And so, thanks to six-man football I'm reminded that if I, or you, or even an inexplicably successful, um, TV personality feels compelled to change minds, it's probably best not to insult the very people whose minds we're trying to change.
 To be clear, I do not object to the use of sailor-speak. In fact, I'm a big fan of it, as long as it's used for constructive purposes.
Today, rather than discuss 6-man football, I'll focus on the NFL, with a particular focus on referees. As a reminder, a referee is someone who wears a black and white shirt, who exists in a land where nothing is black and white, and who is loathed because he  has the final say. Let's examine the previous sentence clause by clause:
A referee is someone who wears a black and white shirt… The striped shirt is not very fashionable. I wouldn’t recommend wearing one to a wedding, or funeral, or any non-sports engagement. However, the design stands out nicely in a crowd and so it works well in a ball game.

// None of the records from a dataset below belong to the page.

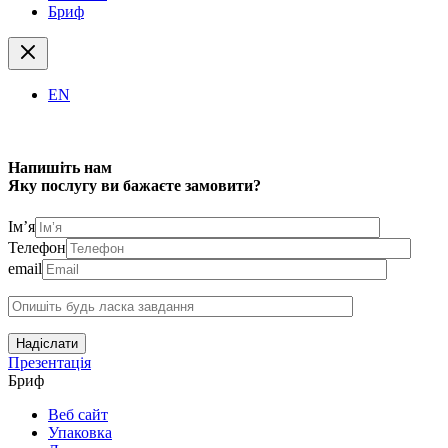
Бриф
EN
Напишіть нам
Яку послугу ви бажаєте замовити?
Ім’я
Телефон
email
Надіслати
Презентація
Бриф
Веб сайт
Упаковка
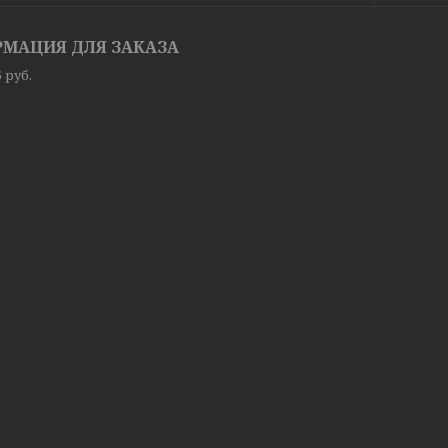
МАЦИЯ ДЛЯ ЗАКАЗА
5
руб.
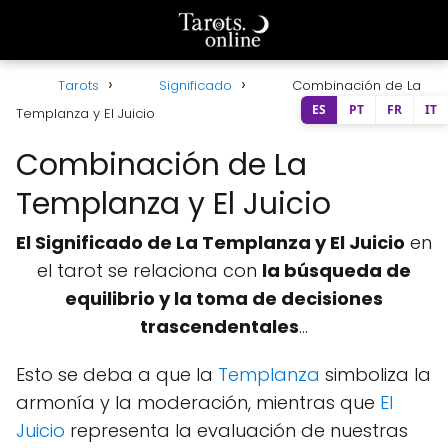
Tarots
Significado
Combinación de La
ES
PT
FR
IT
Templanza y El Juicio
Combinación de La
Templanza y El Juicio
El Significado de La Templanza y El Juicio
en
el tarot se relaciona con
la búsqueda de
equilibrio y la toma de decisiones
trascendentales
...
Esto se deba a que la
Templanza
simboliza la
armonía y la moderación, mientras que
El
Juicio
representa la evaluación de nuestras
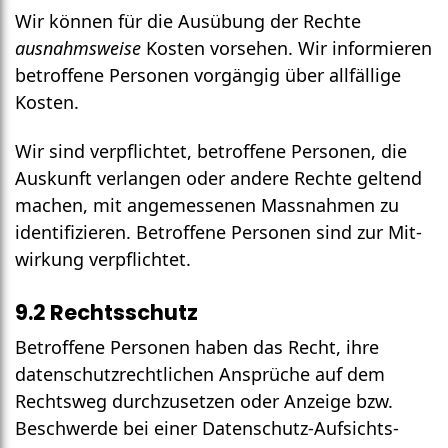
Wir können für die Aus­übung der Rechte
ausnahms­weise
Kosten vor­sehen. Wir infor­mieren
be­troffene Per­sonen vorgängig über all­fällige
Kosten.
Wir sind ver­pflichtet, betroffene Personen, die
Auskunft ver­langen oder andere Rechte geltend
machen, mit angemessenen Mass­nahmen zu
identi­fizieren. Betroffene Personen sind zur Mit­
wirkung verpflichtet.
9.2 Rechtsschutz
Betroffene Personen haben das Recht, ihre
daten­schutz­rechtlichen Ansprüche auf dem
Recht­sweg durch­zusetzen oder Anzeige bzw.
Beschwerde bei einer Daten­schutz-Auf­sichts­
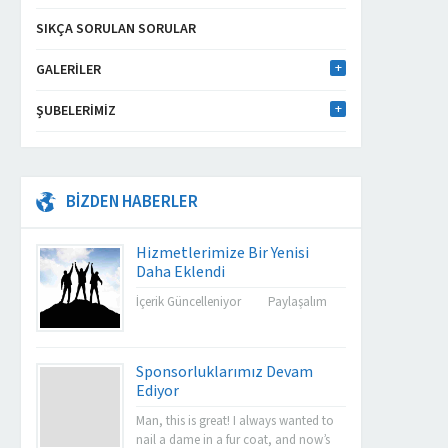
SIKÇA SORULAN SORULAR
GALERILER
ŞUBELERIMIZ
BİZDEN HABERLER
Hizmetlerimize Bir Yenisi
Daha Eklendi
İçerik Güncelleniyor Paylaşalım
Sponsorluklarımız Devam
Ediyor
Man, this is great! I always wanted to
nail a dame in a fur coat, and now’s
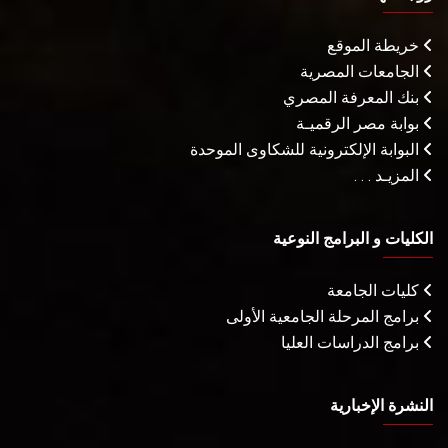
خريطة الموقع
الجامعات المصرية
بنك المعرفة المصري
بوابة مصر الرقميـة
البوابة الإلكترونية للشكاوى الموحدة
المزيـد . . .
الكليات و البرامج النوعية
كليات الجامعة
برامج المرحلة الجامعية الأولى
برامج الدراسات العليا
النشرة الإخبارية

…who exists in a land where nothing is black and white… You know how, when you’re watching the Broncos and you throw popcorn at the TV because the refs didn't see the defensive back interfere with Demaryius Thomas? Meanwhile, on the same play, a fan in Massachusetts is throwing Boston cream pies at his TV because the officials failed to flag Demaryius Thomas for interfering with the defensive back. Two fans watching the same television broadcast, but seeing opposite things. Clearly, at least one person is mistaken here. So why is everybody throwing food? Because, when it comes to judgement calls, nothing is black and white.
…and who is loathed because he has the final say. This, to me, is the key to this discussion, because it’s not entirely true. The referees do not have the final say. They have a say in the final say, but I'd argue that the players have a greater say in the final say than the referees. After all, the players are the only people in the game who can actually score the points that end up on the scoreboard, and the scoreboard is the final, final say.
Still, the referee is a convenient, easily loathe-able punching bag. Referees don’t have fans, they’re just supposed to be invisible while simultaneously keeping both sides honest. It’s an endeavor that frequently fails because:
1) Referees are humans and humans make mistakes.
2) Fans are humans and humans don’t like to accept reality (Rahim Moore! Jacoby Jones!) when it doesn’t agree with the desired outcome (Superbowl!).
This is why you get people in Denver and Boston throwing food at their TVs for the same play but for opposite reasons. Which is fine; a little cognitive dissonance within a football game isn’t going to hurt anyone.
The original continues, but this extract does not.